╭─ The input

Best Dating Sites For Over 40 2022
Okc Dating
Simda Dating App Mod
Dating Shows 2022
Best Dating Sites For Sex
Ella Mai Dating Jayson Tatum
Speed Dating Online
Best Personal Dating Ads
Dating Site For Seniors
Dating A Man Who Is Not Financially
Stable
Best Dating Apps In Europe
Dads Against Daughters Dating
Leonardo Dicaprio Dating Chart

╰─
╭─ The input

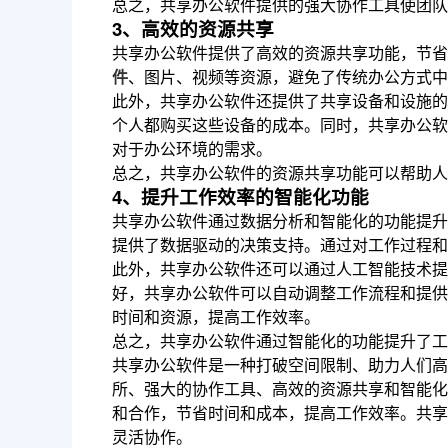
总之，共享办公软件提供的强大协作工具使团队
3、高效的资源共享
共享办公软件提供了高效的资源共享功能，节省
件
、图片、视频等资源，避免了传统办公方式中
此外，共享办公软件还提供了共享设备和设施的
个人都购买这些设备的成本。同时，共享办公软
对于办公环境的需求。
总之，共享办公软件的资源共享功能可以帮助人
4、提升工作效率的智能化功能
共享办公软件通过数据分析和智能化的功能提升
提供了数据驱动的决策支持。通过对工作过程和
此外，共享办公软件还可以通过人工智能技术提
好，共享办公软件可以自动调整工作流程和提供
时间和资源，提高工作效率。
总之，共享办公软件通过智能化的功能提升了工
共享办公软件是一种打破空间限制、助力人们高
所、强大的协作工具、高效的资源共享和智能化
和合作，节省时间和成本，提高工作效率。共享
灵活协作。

╰─
╭─ The input

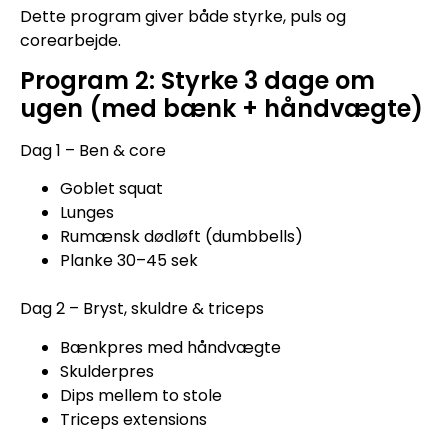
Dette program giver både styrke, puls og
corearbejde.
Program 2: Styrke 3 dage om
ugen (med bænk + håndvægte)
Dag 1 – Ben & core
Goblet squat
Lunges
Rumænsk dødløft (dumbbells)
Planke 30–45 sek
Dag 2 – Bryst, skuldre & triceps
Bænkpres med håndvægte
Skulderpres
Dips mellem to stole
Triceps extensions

╰─

* Exercise instructions *
In the entries above, find each line with "håndvægte" and list it.

* Your response *
ugen (med bænk + håndvægte)
Bænkpres med håndvægte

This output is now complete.